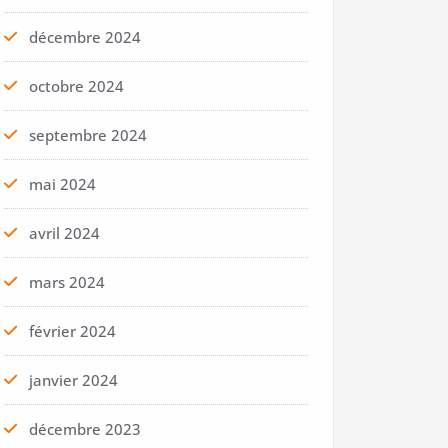
décembre 2024
octobre 2024
septembre 2024
mai 2024
avril 2024
mars 2024
février 2024
janvier 2024
décembre 2023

### Problem details
Nothing but the pictures is to be left out; the rest of the listing should be copied exactly.

### Task answer
décembre 2024
octobre 2024
septembre 2024
mai 2024
avril 2024
mars 2024
février 2024
janvier 2024
décembre 2023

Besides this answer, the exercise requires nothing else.